PROBLEM TO SOLVE:
Report how many lines of the following entries include the string "rest"; respond with the number alone.

---+---

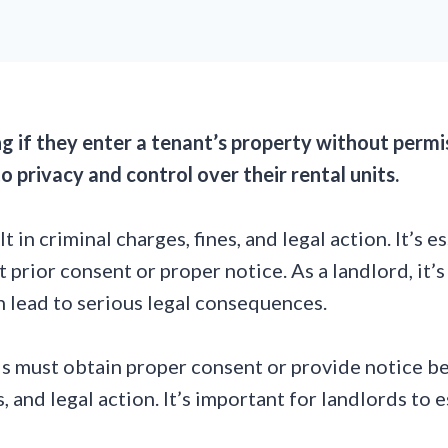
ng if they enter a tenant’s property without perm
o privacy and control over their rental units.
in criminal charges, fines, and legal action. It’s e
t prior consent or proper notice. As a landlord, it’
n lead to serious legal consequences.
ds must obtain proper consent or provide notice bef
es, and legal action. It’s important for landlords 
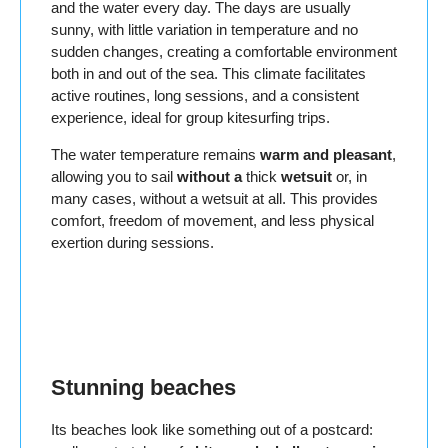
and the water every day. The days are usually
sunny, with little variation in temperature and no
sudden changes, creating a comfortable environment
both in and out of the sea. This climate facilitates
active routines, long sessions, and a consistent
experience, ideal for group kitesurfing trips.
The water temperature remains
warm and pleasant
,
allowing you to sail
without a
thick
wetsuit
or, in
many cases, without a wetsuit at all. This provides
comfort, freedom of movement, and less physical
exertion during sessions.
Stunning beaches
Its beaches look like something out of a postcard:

---+---

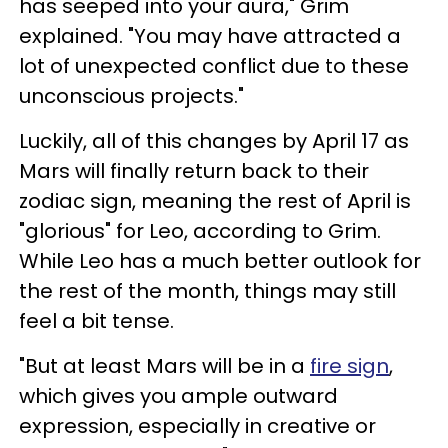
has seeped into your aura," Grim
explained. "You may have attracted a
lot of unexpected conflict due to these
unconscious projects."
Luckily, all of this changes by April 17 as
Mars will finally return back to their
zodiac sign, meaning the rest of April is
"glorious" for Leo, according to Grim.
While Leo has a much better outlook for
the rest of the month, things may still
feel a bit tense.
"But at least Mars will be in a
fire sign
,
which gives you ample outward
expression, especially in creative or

---+---

SOLUTION:
2